Copy data from Azure Storage Blobs to Azure Data Lake Storage Gen1
Data Lake Storage Gen1 provides a command-line tool, AdlCopy, to copy data from the following sources:
- From Azure Storage blobs into Data Lake Storage Gen1. You can't use AdlCopy to copy data from Data Lake Storage Gen1 to Azure Storage blobs.
- Between two Data Lake Storage Gen1 accounts.
Also, you can use the AdlCopy tool in two different modes:
- Standalone, where the tool uses Data Lake Storage Gen1 resources to perform the task.
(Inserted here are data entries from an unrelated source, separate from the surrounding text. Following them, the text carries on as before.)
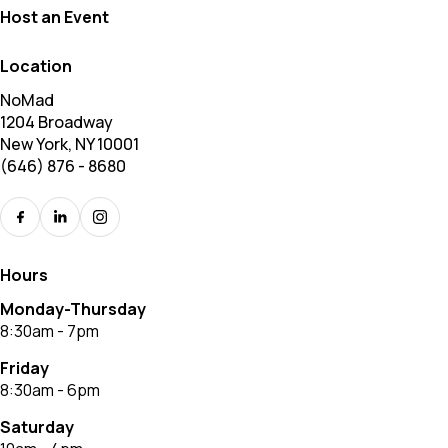
Host an Event
Location
NoMad
1204 Broadway
New York, NY 10001
(646) 876 - 8680
Hours
Monday-Thursday
8:30am - 7pm
Friday
8:30am - 6pm
Saturday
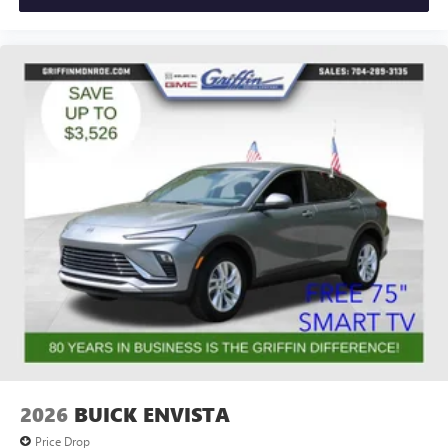
2026
BUICK ENVISTA
Price Drop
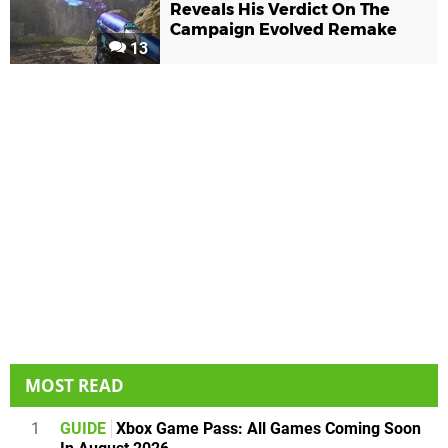
Reveals His Verdict On The
Campaign Evolved Remake
13
MOST READ
1
GUIDE
Xbox Game Pass: All Games Coming Soon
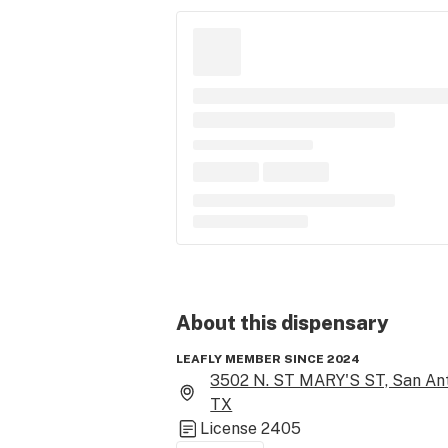
About this
dispensary
LEAFLY MEMBER SINCE 2024
3502 N. ST MARY'S ST, San Ant
TX
License
2405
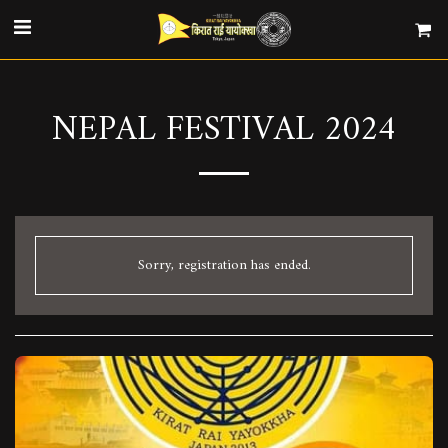
NEPAL FESTIVAL 2024
Sorry, registration has ended.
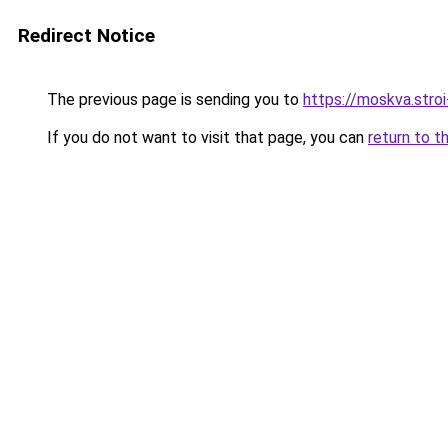
Redirect Notice
The previous page is sending you to
https://moskva.stroi
If you do not want to visit that page, you can
return to t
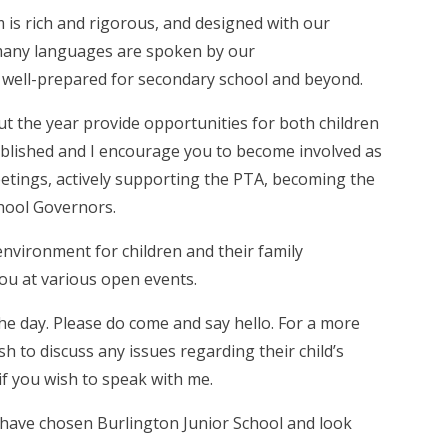
 is rich and rigorous, and designed with our
many languages are spoken by our
 be well-prepared for secondary school and beyond.
t the year provide opportunities for both children
tablished and I encourage you to become involved as
tings, actively supporting the PTA, becoming the
chool Governors.
nvironment for children and their family
you at various open events.
the day. Please do come and say hello. For a more
 to discuss any issues regarding their child’s
f you wish to speak with me.
 have chosen Burlington Junior School and look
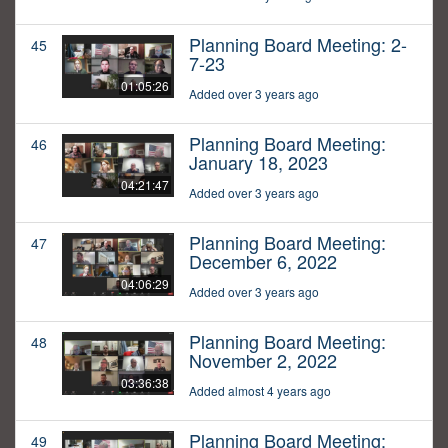
Planning Board Meeting: 2-
45
7-23
01:05:26
Added over 3 years ago
Planning Board Meeting:
46
January 18, 2023
04:21:47
Added over 3 years ago
Planning Board Meeting:
47
December 6, 2022
04:06:29
Added over 3 years ago
Planning Board Meeting:
48
November 2, 2022
03:36:38
Added almost 4 years ago
Planning Board Meeting:
49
- Using a Data Lake Analytics account, where the units assigned to your Data Lake Analytics account are used to perform the copy operation. You might want to use this option when you are looking to perform the copy tasks in a predictable manner.
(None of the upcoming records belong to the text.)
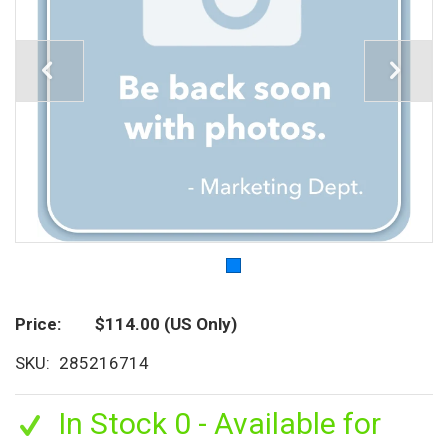
Price
$114.00
(US Only)
SKU
285216714
In Stock 0 - Available for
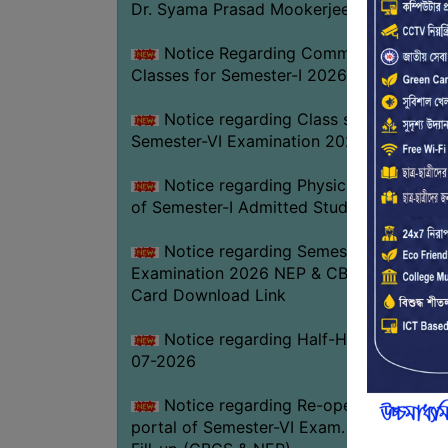
Dr. Syama Prasad Mookerjee
Notice Regarding Commencement of
Classes for Semester-I 2026-27
Notice regarding Class suspension fo
Semester-VI Examination 2026
Notice regarding Physical Verificatio
of Semester-I Admitted Students 2026-2
Notice regarding Semester-VI
Examination 2026 NEP & CBCS Admit
Card Download Link
Notice regarding Half-Holiday on 01-
07-2026
Notice regarding Re-opening web
portal of Semester-VI Exam. 2026 Form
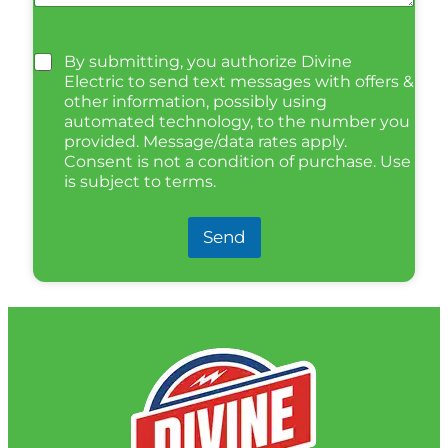
By submitting, you authorize Divine
Electric to send text messages with offers &
other information, possibly using
automated technology, to the number you
provided. Message/data rates apply.
Consent is not a condition of purchase. Use
is subject to terms.
Send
Before you begin this article, you must have the following:
- An Azure subscription. See Get Azure free trial.
- Azure Storage blobs container with some data.
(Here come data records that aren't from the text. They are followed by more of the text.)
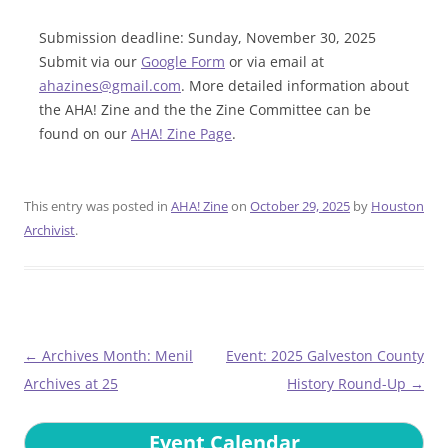
Submission deadline: Sunday, November 30, 2025
Submit via our
Google Form
or via email at
ahazines@gmail.com
. More detailed information about
the AHA! Zine and the the Zine Committee can be
found on our
AHA! Zine Page
.
This entry was posted in
AHA! Zine
on
October 29, 2025
by
Houston
Archivist
.
Post
←
Archives Month: Menil
Event: 2025 Galveston County
navigation
Archives at 25
History Round-Up
→
Event Calendar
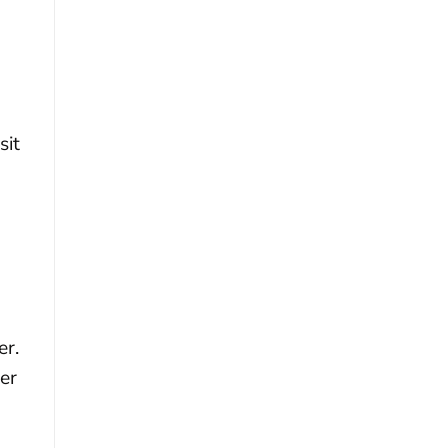
sit
er.
ger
- A Data Lake Storage Gen1 account. For instructions on how to create one, see Get started with Azure Data Lake Storage Gen1
- Data Lake Analytics account (optional) - See Get started with Azure Data Lake Analytics for instructions on how to create a Data Lake Analytics account.
- AdlCopy tool. Install the AdlCopy tool.
Use the following syntax to work with the AdlCopy tool
AdlCopy /Source <Blob or Data Lake Storage Gen1 source> /Dest <Data Lake Storage Gen1 destination> /SourceKey <Key for Blob account> /Account <Data Lake Analytics account> /Units <Number of Analytics units> /Pattern
The parameters in the syntax are described below:
Option | Description |
---|---|
Source | Specifies the location of the source data in the Azure storage blob. The source can be a blob container, a blob, or another Data Lake Storage Gen1 account. |
Dest | Specifies the Data Lake Storage Gen1 destination to copy to. |
SourceKey | Specifies the storage access key for the Azure storage blob source. This is required only if the source is a blob container or a blob. |
Account | Optional. Use this if you want to use Azure Data Lake Analytics account to run the copy job. If you use the /Account option in the syntax but do not specify a Data Lake Analytics account, AdlCopy uses a default account to run the job. Also, if you use this option, you must add the source (Azure Storage Blob) and destination (Azure Data Lake Storage Gen1) as data sources for your Data Lake Analytics account. |
Units | Specifies the number of Data Lake Analytics units that will be used for the copy job. This option is mandatory if you use the /Account option to specify the Data Lake Analytics account. |
Pattern | Specifies a regex pattern that indicates which blobs or files to copy. AdlCopy uses case-sensitive matching. The default pattern when no pattern is specified is to copy all items. Specifying multiple file patterns is not supported. |
Open a command prompt and navigate to the directory where AdlCopy is installed, typically
%HOMEPATH%\Documents\adlcopy
.Run the following command to copy a specific blob from the source container to a Data Lake Storage Gen1 folder:
AdlCopy /source https://<source_account>.blob.core.windows.net/<source_container>/<blob name> /dest swebhdfs://<dest_adlsg1_account>.azuredatalakestore.net/<dest_folder>/ /sourcekey <storage_account_key_for_storage_container>
For example:
AdlCopy /source https://mystorage.blob.core.windows.net/mycluster/HdiSamples/HdiSamples/WebsiteLogSampleData/SampleLog/909f2b.log /dest swebhdfs://mydatalakestorage.azuredatalakestore.net/mynewfolder/ /sourcekey uJUfvD6cEvhfLoBae2yyQf8t9/BpbWZ4XoYj4kAS5Jf40pZaMNf0q6a8yqTxktwVgRED4vPHeh/50iS9atS5LQ==
Note
The syntax above specifies the file to be copied to a folder in the Data Lake Storage Gen1 account. AdlCopy tool creates a folder if the specified folder name does not exist.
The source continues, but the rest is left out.